ADVENTURE XXI.
AN IDYLL OF BOGIE ROLL.
Perhaps it was in sheer desperation that Cleaver's boy (whose name, by the way, was James Annan, though the fact was hardly ever mentioned except in the police court) at last resolved to make a desperate cast.
"They canna baith hae me," he said, "an' Guid kens I want neither o' them. But gin I had yin o' them, she wad maybe keep the ither off."
So Cleaver's boy scratched his head to find out a way of settling the difficulty. He could, he thought, be indifferently happy with either.

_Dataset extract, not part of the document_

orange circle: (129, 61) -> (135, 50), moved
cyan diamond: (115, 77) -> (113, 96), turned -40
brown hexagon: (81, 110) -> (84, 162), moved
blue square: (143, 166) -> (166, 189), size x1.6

It was only having both of them "tearing at his coat-tails" that made him miserable.
At last he dashed his hand against his thigh with a cry of joy, and fell to dancing a hobnailed fandango in the gutter.
"Dod, man, the verra thing," he said; "I'll toss for them!"
So with that Cleaver's boy took out his lucky penny, and, selecting a smooth space of the unpaved roadway of a new street, where the coin would neither stick edgeways nor yet bounce unfairly on the stones, he spun the coin deftly upwards from his level thumb-nail.
"Heads Sall—tails Susy!" he said, very solemnly, for his life was in the twirl of the penny.
"Heads she is—Sal has got me!" exclaimed the ardent lover.
They were engaged that night. The next day they were photographed together—Sal with a very large hat, a great deal of hair, and a still larger amount of feather; Cleaver's boy with a very small hat, an immense check suit, and a pipe stuck at a knowing angle with the bowl turned down. That same night Sal had still a lover, indeed, but the glory of her betrothal attire was no more. Her hat was a mere trampled ruin. Her fringe was patchy. She had a black eye; and all that remained of Susy Murphy was in the lock-up for assault and battery. Without doubt it was a stirring time for James Annan, and it is to be feared that Mr. Cleaver and his customers did not get quite their fair share of his attention while it lasted.